AI Article Synopsis

  • Immature infants have low IgG subclass levels, increasing their risk of serious infections.
  • Intravenous immunoglobulin (IVIG) treatment can help address this deficiency, and this study examined IgG subclass levels in preterm babies receiving different IVIG preparations.
  • The results show significant increases in IgG subclass levels within the first week of treatment, with varying effectiveness depending on the type of IVIG used, suggesting that future trials should focus on optimal dosing and timing for both total IgG and its subclasses.

Article Abstract

The most immature infants have critically low concentrations of all immunoglobulin G (IgG) subclasses, associated with a higher risk for pyogenic, respiratory, and meningeal infection. Selective IgG subclass deficiency is an established indication for intravenous immunoglobulin (IVIG) substitution. However, considering that therapeutic efficacy of IVIG is dependent on its pharmacokinetics, we studied peak and trough IgG subclass serum levels during the neonatal period (28 days) in a group of 34 healthy preterm babies (30.2 +/- 2 weeks gestational age (GA) and 1065 +/- 210 g birthweight (BW) treated prophylactically with three daily standard doses of two different IVIG preparations: Sandoglobulin (SG) (0.5 g/kg/day) and Pentaglobin (PG) (5 mL/kg/day).
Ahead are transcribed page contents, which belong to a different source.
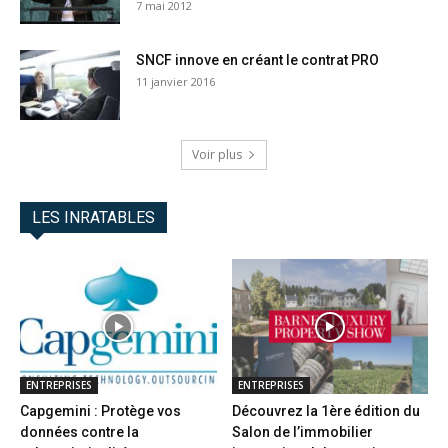
7 mai 2012
SNCF innove en créant le contrat PRO
11 janvier 2016
Voir plus
LES INRATABLES
ENTREPRISES
ENTREPRISES
Capgemini : Protège vos
Découvrez la 1ère édition du
données contre la
Salon de l’immobilier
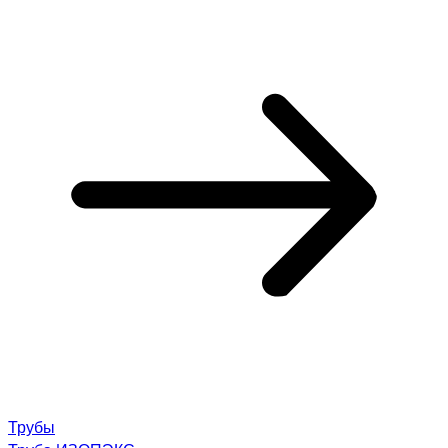
Трубы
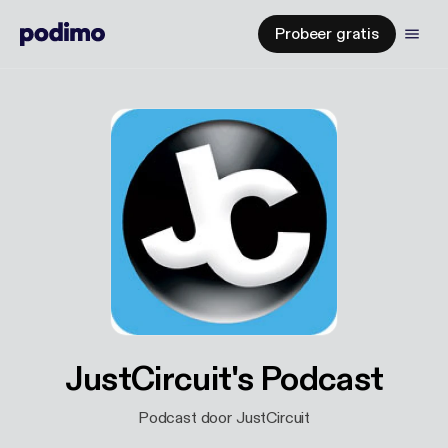
Probeer gratis
JustCircuit's Podcast
Podcast door JustCircuit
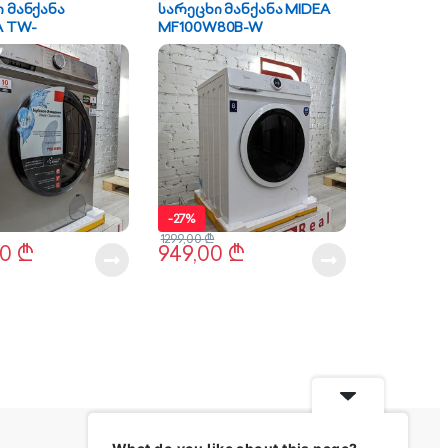
 მანქანა
სარეცხი მანქანა MIDEA
A TW-
MF100W80B-W
UZ(SS)
-
27%
1299,00
₾
00
₾
949,00
₾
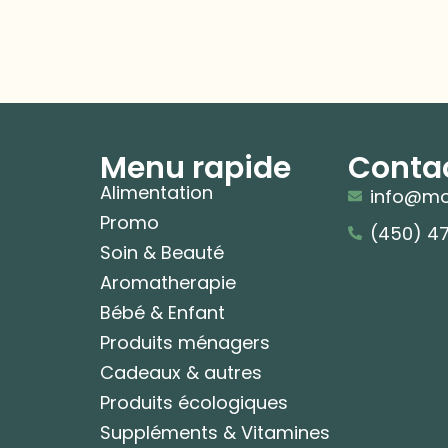
Menu rapide
Conta
Alimentation
info@mo
Promo
(450) 4
Soin & Beauté
Aromatherapie
Bébé & Enfant
Produits ménagers
Cadeaux & autres
Produits écologiques
Suppléments & Vitamines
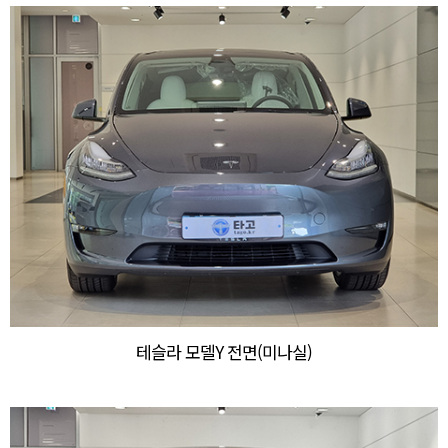
테슬라 모델Y 전면(미나실)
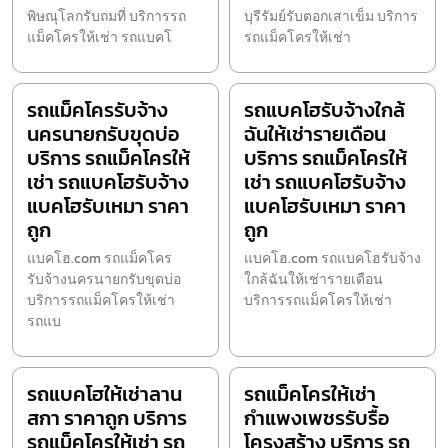
พิษณุโลกรับถมที่ บริการรถ
บุรีรัมย์รับตอกเสาเข็ม บริการ
แม็คโครให้เช่า รถแบคโ
รถแม็คโครให้เช่า
รถแม็คโครรับจ้าง
รถแบคโฮรับจ้างใกล้
นครนายกรับขุดบ่อ
ฉันให้เช่ารายเดือน
บริการ รถแม็คโครให้
บริการ รถแม็คโครให้
เช่า รถแบคโฮรับจ้าง
เช่า รถแบคโฮรับจ้าง
แบคโฮรับเหมา ราคา
แบคโฮรับเหมา ราคา
ถูก
ถูก
แบคโฮ.com รถแม็คโคร
แบคโฮ.com รถแบคโฮรับจ้าง
รับจ้างนครนายกรับขุดบ่อ
ใกล้ฉันให้เช่ารายเดือน
บริการรถแม็คโครให้เช่า
บริการรถแม็คโครให้เช่า
รถแบ
รถแบคโฮให้เช่าลาน
รถแม็คโครให้เช่า
สกา ราคาถูก บริการ
กำแพงเพชรรับรื้อ
รถแม็คโครให้เช่า รถ
โครงสร้าง บริการ รถ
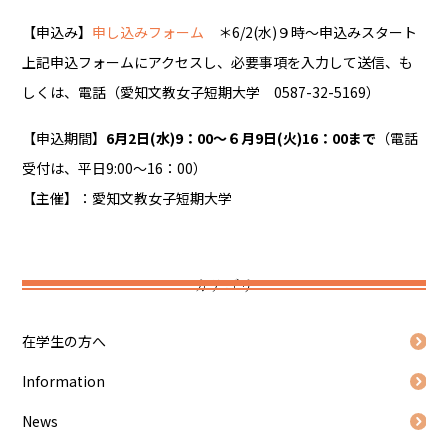
【申込み】
申し込みフォーム
＊6/2(水)９時～申込みスタート
上記申込フォームにアクセスし、必要事項を入力して送信、も
しくは、電話（愛知文教女子短期大学 0587-32-5169）
【申込期間】
6月2日(水)9：00～６月9日(火)16：00まで
（電話
受付は、平日9:00～16：00）
【主催】：愛知文教女子短期大学
カテゴリ
在学生の方へ
Information
News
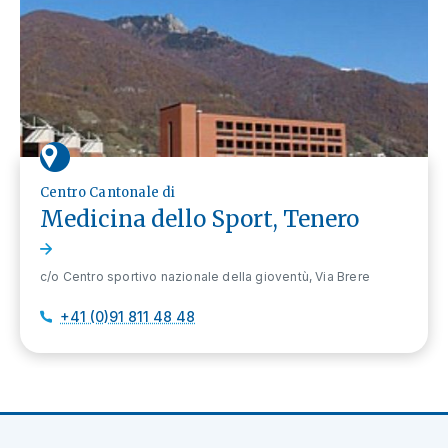
Centro Cantonale di
Medicina dello Sport, Tenero
c/o Centro sportivo nazionale della gioventù, Via Brere
+41 (0)91 811 48 48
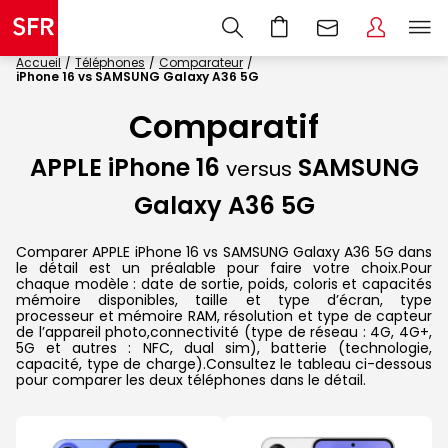
Accueil
Téléphones
Comparateur
iPhone 16 vs SAMSUNG Galaxy A36 5G
Comparatif
APPLE iPhone 16
SAMSUNG
versus
Galaxy A36 5G
Comparer APPLE iPhone 16 vs SAMSUNG Galaxy A36 5G dans
le détail est un préalable pour faire votre choix.Pour
chaque modèle : date de sortie, poids, coloris et capacités
mémoire disponibles, taille et type d’écran, type
processeur et mémoire RAM, résolution et type de capteur
de l’appareil photo,connectivité (type de réseau : 4G, 4G+,
5G et autres : NFC, dual sim), batterie (technologie,
capacité, type de charge).Consultez le tableau ci-dessous
pour comparer les deux téléphones dans le détail.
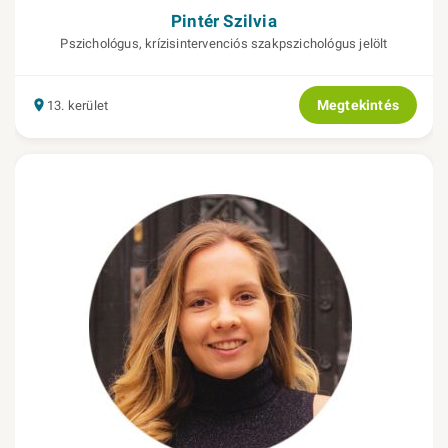
Pintér Szilvia
Pszichológus, krízisintervenciós szakpszichológus jelölt
Megtekintés
13. kerület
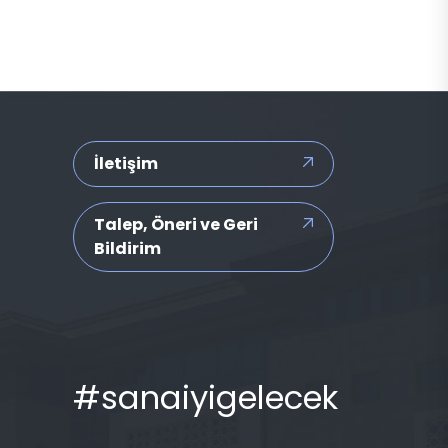
İletişim
Talep, Öneri ve Geri
Bildirim
#sanaiyigelecek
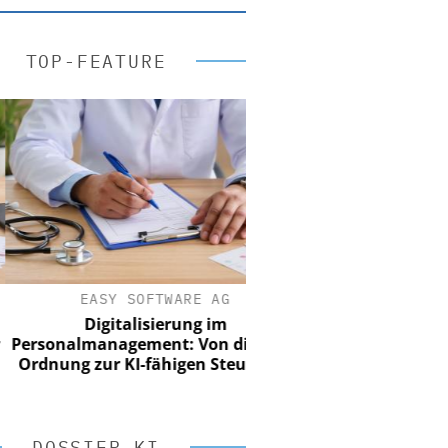
TOP-FEATURE
EASY SOFTWARE AG
Digitalisierung im
nalmanagement: Von digitaler
ung zur KI-fähigen Steuerung
DOSSIER KI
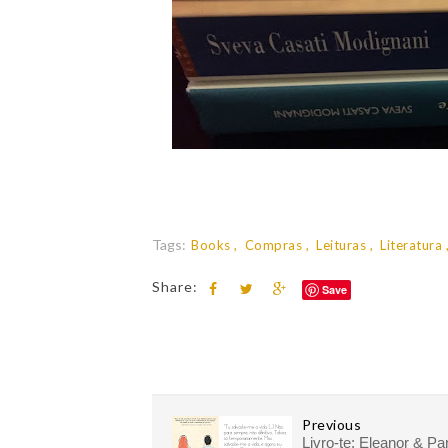
Tags:
Books
Compras
Leituras
Literatura
Share:
Save
Previous
Livro-te: Eleanor & Pa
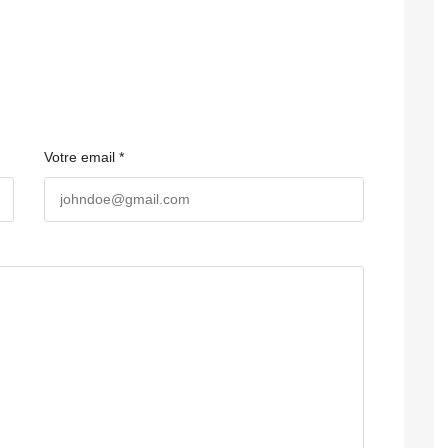
Votre email *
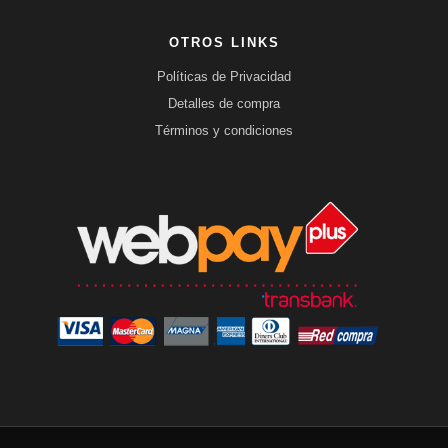
OTROS LINKS
Políticas de Privacidad
Detalles de compra
Términos y condiciones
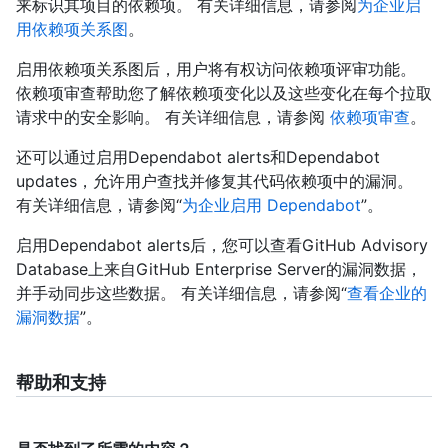
来标识其项目的依赖项。 有关详细信息，请参阅
为企业启
用依赖项关系图
。
启用依赖项关系图后，用户将有权访问依赖项评审功能。
依赖项审查帮助您了解依赖项变化以及这些变化在每个拉取
请求中的安全影响。 有关详细信息，请参阅
依赖项审查
。
还可以通过启用Dependabot alerts和Dependabot
updates，允许用户查找并修复其代码依赖项中的漏洞。
有关详细信息，请参阅“
为企业启用 Dependabot
”。
启用Dependabot alerts后，您可以查看GitHub Advisory
Database上来自GitHub Enterprise Server的漏洞数据，
并手动同步这些数据。 有关详细信息，请参阅“
查看企业的
漏洞数据
”。
帮助和支持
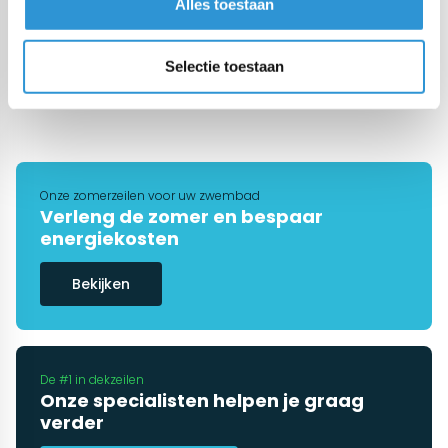
Alles toestaan
€30,54
€28,94
Incl btw
Selectie toestaan
1
2
Onze zomerzeilen voor uw zwembad
Verleng de zomer en bespaar
energiekosten
Bekijken
De #1 in dekzeilen
Onze specialisten helpen je graag
verder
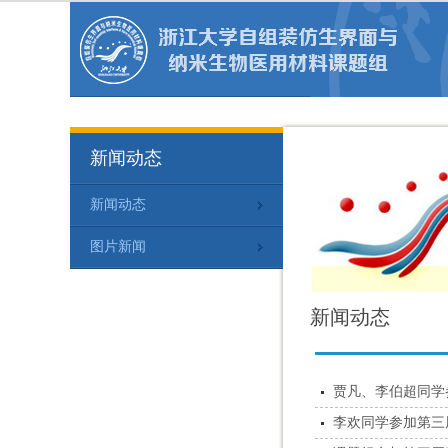
新闻动态
新闻动态
图片新闻
新闻动态
贾凡、李伯超同学参
李欢同学参加第三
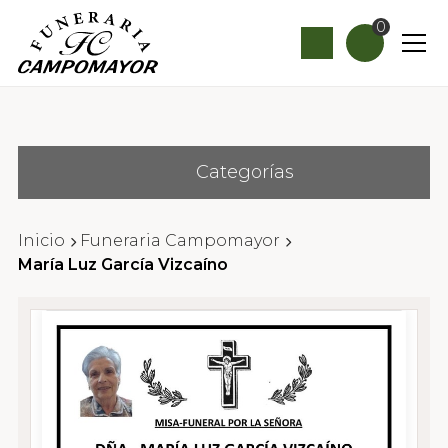
0
Categorías
Inicio
Funeraria Campomayor
María Luz García Vizcaíno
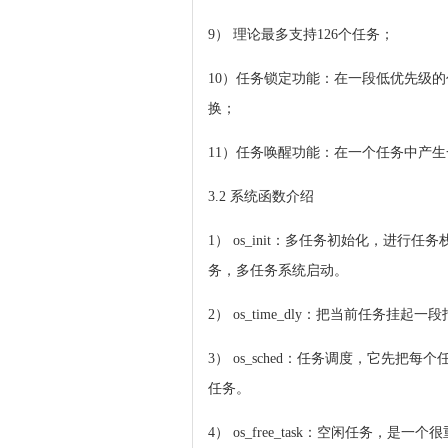
9） 理论最多支持126个任务；
10）任务锁定功能：在一段低优先级
换；
11）任务唤醒功能：在一个任务中产
3.2 系统函数介绍
1） os_init：多任务初始化，
务，多任务系统启动。
2） os_time_dly：把当前任务挂
3） os_sched：任务调度，它
任务。
4） os_free_task：空闲任务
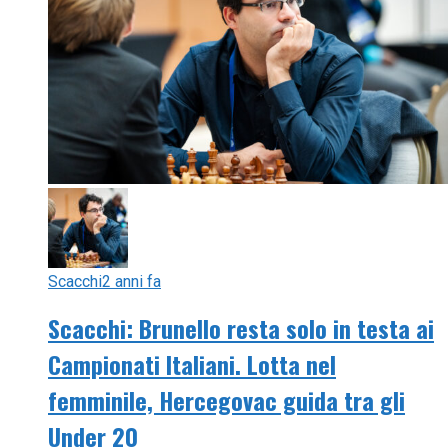
Scacchi
2 anni fa
Scacchi: Brunello resta solo in testa ai
Campionati Italiani. Lotta nel
femminile, Hercegovac guida tra gli
Under 20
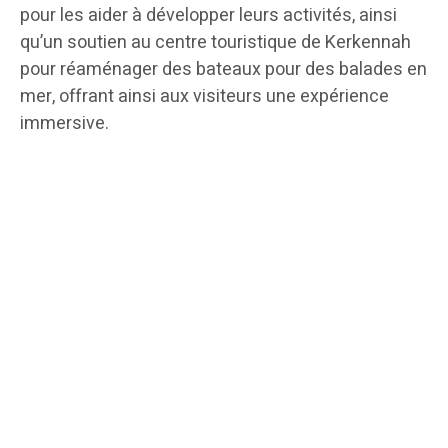
pour les aider à développer leurs activités, ainsi
qu’un soutien au centre touristique de Kerkennah
pour réaménager des bateaux pour des balades en
mer, offrant ainsi aux visiteurs une expérience
immersive.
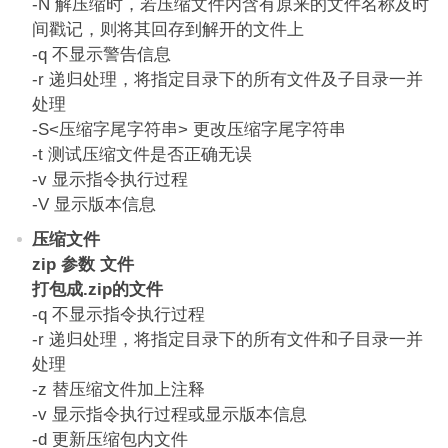
-N 解压缩时，若压缩文件内含有原来的文件名称及时
间戳记，则将其回存到解开的文件上
-q 不显示警告信息
-r 递归处理，将指定目录下的所有文件及子目录一并
处理
-S<压缩字尾字符串> 更改压缩字尾字符串
-t 测试压缩文件是否正确无误
-v 显示指令执行过程
-V 显示版本信息
压缩文件
zip 参数 文件
打包成.zip的文件
-q 不显示指令执行过程
-r 递归处理，将指定目录下的所有文件和子目录一并
处理
-z 替压缩文件加上注释
-v 显示指令执行过程或显示版本信息
-d 更新压缩包内文件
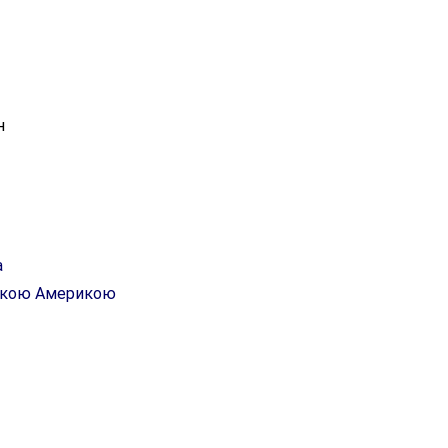
н
а
ською Америкою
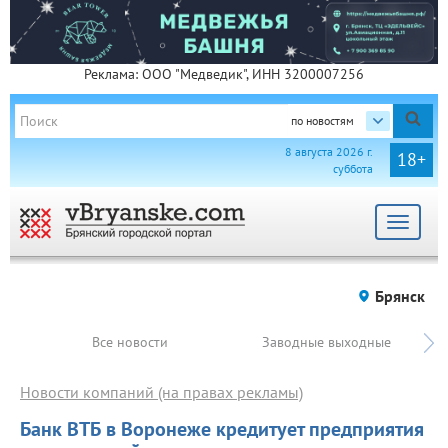
Реклама: ООО "Медведик", ИНН 3200007256
по новостям
8 августа 2026 г.
18+
суббота
Toggle
navigat
Брянск
Все новости
Заводные выходные
Новости компаний (на правах рекламы)
Банк ВТБ в Воронеже кредитует предприятия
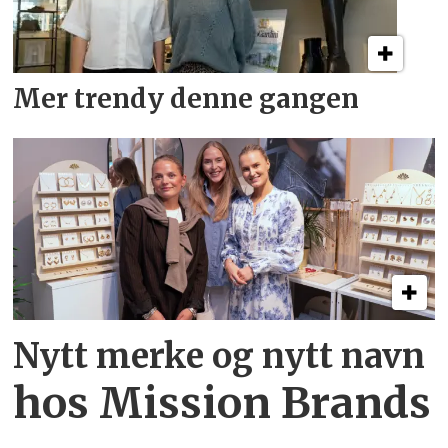
Mer trendy denne gangen
Nytt merke og nytt navn
hos Mission Brands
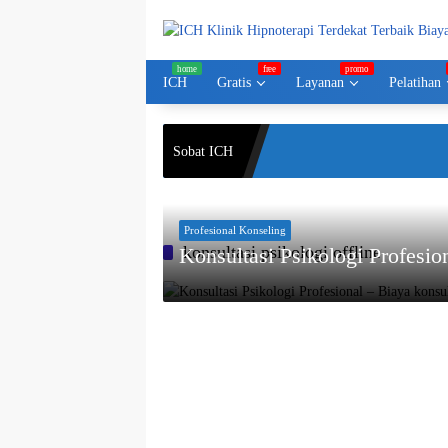
Langsung
ke
konten
ICH
Gratis
Layanan
Pelatihan
Sobat ICH
Profesional Konseling
konsultasi psikologi offline
Konsultasi Psikologi Profesio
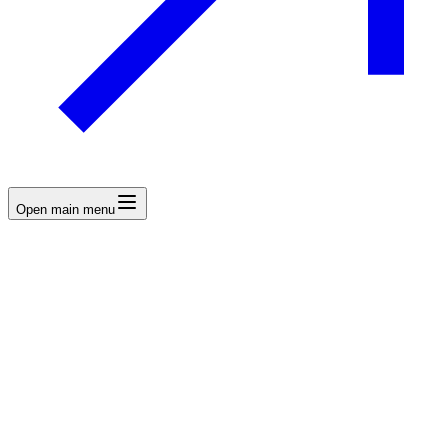
Open main menu
CCDE steht für hochpräzise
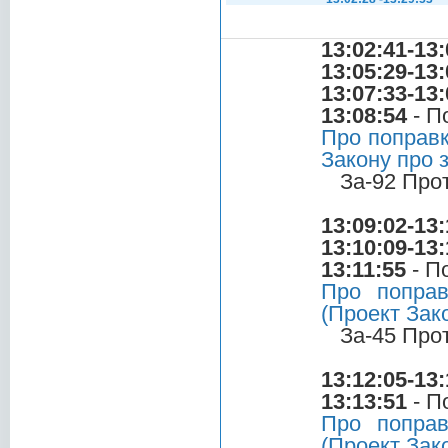
13:02:41-13:
13:05:29-13:
13:07:33-13:
13:08:54
- П
Про поправк
Закону про 
За-92 Про
13:09:02-13:
13:10:09-13:
13:11:55
- П
Про поправ
(Проект Зак
За-45 Про
13:12:05-13:
13:13:51
- П
Про поправ
(Проект Зак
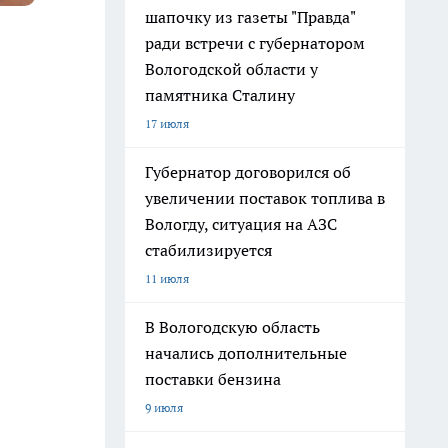
шапочку из газеты "Правда"
ради встречи с губернатором
Вологодской области у
памятника Сталину
17 июля
Губернатор договорился об
увеличении поставок топлива в
Вологду, ситуация на АЗС
стабилизируется
11 июля
В Вологодскую область
начались дополнительные
поставки бензина
9 июля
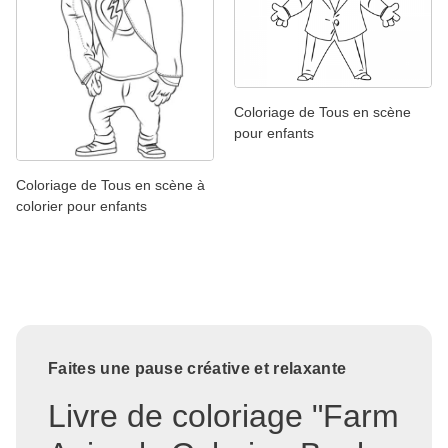
Coloriage de Tous en scène
pour enfants
Coloriage de Tous en scène à
colorier pour enfants
Faites une pause créative et relaxante
Livre de coloriage "Farm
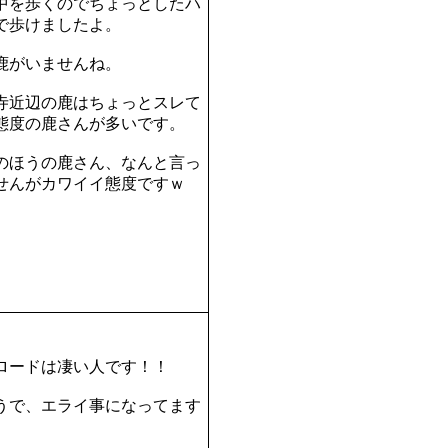
中を歩くのでちょっとしたハ
で歩けましたよ。
鹿がいませんね。
寺近辺の鹿はちょっとスレて
態度の鹿さんが多いです。
のほうの鹿さん、なんと言っ
せんがカワイイ態度ですｗ
ロードは凄い人です！！
うで、エライ事になってます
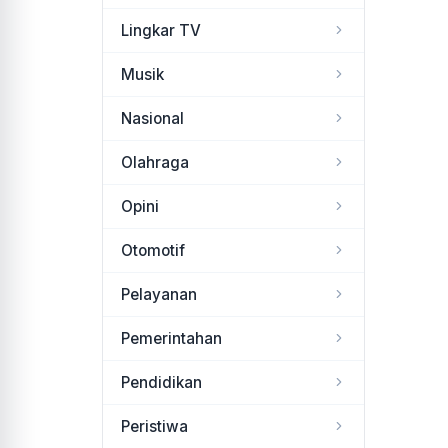
Lingkar TV
Musik
Nasional
Olahraga
Opini
Otomotif
Pelayanan
Pemerintahan
Pendidikan
Peristiwa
IgG subclass levels were assayed by radioimmundiffusion (RID) before treatment (day 1) and at days 3, 5, 7, 14, and 28 of life. Statistical analysis was performed by paired t test. In the first week of life only (days 3, 5, 7), for both IVIG preparations, subclass levels were higher than pretreatment values: IgG1, 4.6 +/- 1.7 versus 5.6 +/- 1.6 g/L; IgG2, 1.6 +/- 0.8 versus 2.1 +/- 0.6 g/L; IgG3, 0.2 +/- 0.7 versus 0.3 +/- 0.1 g/L; IgG4, 0.3 +/- 0.1 versus 0.9 +/- 0.1 g/L (p < 0.05). During this time (7 days) IgG2 levels were higher in the SG group and IgG4 was higher in the PG group (p < 0.05). This study shows pretreatment IgG subclass levels 14 days after treatment and different patterns, depending on the used preparation. We conclude that prospective clinical trials should include the study of target serum levels and timing of IVIG administration not only for IgG but also for IgG subclasses.